→ **Source records**
+++

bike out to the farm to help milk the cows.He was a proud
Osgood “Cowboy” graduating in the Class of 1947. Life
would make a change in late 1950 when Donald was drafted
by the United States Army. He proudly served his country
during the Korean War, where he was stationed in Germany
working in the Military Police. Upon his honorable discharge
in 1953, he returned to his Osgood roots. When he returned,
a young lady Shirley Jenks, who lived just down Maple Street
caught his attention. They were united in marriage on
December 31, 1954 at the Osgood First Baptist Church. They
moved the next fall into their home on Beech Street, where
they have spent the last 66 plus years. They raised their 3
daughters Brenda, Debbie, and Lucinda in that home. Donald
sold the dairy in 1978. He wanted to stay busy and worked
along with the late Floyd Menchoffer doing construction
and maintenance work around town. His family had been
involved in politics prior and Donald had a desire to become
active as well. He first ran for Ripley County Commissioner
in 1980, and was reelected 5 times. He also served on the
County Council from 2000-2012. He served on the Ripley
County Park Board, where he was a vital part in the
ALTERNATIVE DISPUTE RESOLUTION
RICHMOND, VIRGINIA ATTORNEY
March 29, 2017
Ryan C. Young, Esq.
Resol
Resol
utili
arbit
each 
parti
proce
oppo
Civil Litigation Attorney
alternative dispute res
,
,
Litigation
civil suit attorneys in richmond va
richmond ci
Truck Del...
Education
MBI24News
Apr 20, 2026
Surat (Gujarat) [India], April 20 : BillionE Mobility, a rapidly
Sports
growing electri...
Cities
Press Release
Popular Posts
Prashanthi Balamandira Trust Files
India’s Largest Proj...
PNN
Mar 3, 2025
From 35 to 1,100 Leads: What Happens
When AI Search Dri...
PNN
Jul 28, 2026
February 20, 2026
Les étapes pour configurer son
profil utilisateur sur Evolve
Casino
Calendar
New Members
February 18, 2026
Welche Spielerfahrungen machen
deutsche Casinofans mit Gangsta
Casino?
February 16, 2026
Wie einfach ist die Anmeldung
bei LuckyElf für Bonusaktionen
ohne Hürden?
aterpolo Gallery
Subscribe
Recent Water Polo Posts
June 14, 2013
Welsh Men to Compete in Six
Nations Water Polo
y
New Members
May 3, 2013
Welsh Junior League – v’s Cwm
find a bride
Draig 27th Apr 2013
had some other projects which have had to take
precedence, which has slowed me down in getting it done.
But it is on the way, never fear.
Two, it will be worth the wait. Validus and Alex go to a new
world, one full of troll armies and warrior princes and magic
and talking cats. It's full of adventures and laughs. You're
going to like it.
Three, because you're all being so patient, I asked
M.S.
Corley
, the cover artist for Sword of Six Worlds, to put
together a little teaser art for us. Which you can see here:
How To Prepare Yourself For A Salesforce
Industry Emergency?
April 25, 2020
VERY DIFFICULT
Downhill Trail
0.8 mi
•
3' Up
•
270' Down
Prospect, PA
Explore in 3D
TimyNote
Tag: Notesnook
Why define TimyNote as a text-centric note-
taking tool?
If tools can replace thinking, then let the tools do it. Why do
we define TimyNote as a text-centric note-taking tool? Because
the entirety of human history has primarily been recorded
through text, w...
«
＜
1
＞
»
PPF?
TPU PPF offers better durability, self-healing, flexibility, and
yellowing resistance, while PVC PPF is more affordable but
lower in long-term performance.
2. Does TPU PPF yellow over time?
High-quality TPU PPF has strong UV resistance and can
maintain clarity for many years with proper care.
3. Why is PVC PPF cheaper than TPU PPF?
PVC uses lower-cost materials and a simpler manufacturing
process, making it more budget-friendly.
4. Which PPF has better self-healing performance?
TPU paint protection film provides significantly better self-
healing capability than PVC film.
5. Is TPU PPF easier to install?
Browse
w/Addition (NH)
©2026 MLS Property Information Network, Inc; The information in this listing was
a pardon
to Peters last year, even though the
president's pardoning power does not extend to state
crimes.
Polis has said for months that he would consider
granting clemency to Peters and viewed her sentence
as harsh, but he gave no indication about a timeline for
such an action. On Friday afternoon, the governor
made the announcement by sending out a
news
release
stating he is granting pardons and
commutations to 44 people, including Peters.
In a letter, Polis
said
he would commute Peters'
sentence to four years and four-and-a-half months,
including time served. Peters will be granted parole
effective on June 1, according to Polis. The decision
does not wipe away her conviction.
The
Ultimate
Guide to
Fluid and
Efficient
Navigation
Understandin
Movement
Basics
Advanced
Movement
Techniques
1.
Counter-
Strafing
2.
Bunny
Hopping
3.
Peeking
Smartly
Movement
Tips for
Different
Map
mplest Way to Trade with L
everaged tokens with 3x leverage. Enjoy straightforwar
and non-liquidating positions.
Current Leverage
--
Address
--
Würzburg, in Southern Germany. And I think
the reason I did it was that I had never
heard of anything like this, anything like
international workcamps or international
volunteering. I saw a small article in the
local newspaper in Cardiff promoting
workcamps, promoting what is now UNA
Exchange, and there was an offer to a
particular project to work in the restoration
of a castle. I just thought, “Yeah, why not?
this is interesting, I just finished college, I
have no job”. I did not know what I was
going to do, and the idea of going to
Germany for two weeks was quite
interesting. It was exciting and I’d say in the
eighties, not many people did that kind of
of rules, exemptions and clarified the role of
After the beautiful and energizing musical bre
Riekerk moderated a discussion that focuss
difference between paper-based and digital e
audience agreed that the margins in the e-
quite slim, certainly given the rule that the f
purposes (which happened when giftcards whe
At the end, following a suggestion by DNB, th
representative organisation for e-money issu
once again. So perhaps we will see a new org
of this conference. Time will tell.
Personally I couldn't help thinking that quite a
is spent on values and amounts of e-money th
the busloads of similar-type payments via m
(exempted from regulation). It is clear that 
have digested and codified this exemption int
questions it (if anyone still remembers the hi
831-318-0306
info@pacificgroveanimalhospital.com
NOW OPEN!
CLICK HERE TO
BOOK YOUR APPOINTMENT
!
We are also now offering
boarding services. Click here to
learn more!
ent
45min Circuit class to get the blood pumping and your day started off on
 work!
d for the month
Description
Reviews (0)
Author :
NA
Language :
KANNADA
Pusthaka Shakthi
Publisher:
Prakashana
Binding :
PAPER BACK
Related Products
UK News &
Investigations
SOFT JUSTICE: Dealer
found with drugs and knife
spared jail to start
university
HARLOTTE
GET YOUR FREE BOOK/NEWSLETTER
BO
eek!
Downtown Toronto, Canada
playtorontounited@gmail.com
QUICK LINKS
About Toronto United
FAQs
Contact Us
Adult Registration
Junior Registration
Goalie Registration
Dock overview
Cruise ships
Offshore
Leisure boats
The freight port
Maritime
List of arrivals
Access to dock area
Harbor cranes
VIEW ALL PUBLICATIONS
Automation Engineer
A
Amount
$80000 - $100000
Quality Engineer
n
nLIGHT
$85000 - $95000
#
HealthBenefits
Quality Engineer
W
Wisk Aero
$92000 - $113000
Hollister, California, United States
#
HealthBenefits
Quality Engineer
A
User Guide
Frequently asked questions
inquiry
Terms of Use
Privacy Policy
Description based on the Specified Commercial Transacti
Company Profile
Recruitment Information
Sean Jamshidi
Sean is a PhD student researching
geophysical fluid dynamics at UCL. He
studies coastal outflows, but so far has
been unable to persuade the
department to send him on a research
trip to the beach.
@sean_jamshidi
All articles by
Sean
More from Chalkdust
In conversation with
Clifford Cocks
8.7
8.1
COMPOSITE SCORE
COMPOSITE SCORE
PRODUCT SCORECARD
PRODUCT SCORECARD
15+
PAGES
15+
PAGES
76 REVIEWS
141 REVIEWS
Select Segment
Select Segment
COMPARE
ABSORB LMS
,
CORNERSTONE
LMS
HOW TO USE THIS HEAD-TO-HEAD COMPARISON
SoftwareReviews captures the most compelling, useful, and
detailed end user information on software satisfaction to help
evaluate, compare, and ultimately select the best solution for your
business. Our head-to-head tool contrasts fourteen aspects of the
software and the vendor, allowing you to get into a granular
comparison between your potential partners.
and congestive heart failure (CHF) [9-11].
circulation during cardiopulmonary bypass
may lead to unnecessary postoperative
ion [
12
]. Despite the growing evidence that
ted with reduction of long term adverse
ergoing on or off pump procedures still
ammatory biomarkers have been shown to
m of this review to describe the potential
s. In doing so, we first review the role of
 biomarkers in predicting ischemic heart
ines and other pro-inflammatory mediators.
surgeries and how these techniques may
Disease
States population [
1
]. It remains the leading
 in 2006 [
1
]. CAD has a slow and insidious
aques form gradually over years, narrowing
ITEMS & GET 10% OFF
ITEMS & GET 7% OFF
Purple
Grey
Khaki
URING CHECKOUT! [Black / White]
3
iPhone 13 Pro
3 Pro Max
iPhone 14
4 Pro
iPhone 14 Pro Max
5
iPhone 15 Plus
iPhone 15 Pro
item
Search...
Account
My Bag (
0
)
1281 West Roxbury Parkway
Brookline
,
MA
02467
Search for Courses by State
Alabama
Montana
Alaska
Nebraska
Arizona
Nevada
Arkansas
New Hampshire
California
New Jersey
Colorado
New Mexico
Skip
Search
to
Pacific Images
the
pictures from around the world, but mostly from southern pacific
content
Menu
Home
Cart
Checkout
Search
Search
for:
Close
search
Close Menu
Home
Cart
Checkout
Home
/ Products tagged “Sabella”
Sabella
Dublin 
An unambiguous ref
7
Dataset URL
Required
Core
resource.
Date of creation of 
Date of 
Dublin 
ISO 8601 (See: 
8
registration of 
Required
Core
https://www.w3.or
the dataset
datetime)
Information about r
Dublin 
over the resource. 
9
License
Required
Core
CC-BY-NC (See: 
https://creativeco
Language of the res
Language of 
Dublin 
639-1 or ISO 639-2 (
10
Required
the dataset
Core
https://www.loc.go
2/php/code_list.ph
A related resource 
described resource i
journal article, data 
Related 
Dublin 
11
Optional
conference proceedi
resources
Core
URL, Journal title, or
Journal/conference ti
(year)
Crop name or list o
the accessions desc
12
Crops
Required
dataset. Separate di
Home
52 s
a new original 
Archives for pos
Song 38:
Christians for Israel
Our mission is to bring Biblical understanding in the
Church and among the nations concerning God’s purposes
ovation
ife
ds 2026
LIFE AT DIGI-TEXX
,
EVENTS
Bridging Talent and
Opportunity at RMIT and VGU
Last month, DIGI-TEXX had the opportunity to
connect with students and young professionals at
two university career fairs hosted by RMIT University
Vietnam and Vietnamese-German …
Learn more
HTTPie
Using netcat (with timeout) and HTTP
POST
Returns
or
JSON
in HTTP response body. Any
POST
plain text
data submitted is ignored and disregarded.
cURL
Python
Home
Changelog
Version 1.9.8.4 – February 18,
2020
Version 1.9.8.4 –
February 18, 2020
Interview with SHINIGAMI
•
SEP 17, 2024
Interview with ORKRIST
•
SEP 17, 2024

+++

→ **EXERCISE DESCRIPTION**
Above this instruction are the records; retype exactly the lines from the one containing "The freight port" up to and including the one containing "Clifford Cocks".

→ **SOLUTION TO THIS PROBLEM**
The freight port
Maritime
List of arrivals
Access to dock area
Harbor cranes
VIEW ALL PUBLICATIONS
Automation Engineer
A
Amount
$80000 - $100000
Quality Engineer
n
nLIGHT
$85000 - $95000
#
HealthBenefits
Quality Engineer
W
Wisk Aero
$92000 - $113000
Hollister, California, United States
#
HealthBenefits
Quality Engineer
A
User Guide
Frequently asked questions
inquiry
Terms of Use
Privacy Policy
Description based on the Specified Commercial Transacti
Company Profile
Recruitment Information
Sean Jamshidi
Sean is a PhD student researching
geophysical fluid dynamics at UCL. He
studies coastal outflows, but so far has
been unable to persuade the
department to send him on a research
trip to the beach.
@sean_jamshidi
All articles by
Sean
More from Chalkdust
In conversation with
Clifford Cocks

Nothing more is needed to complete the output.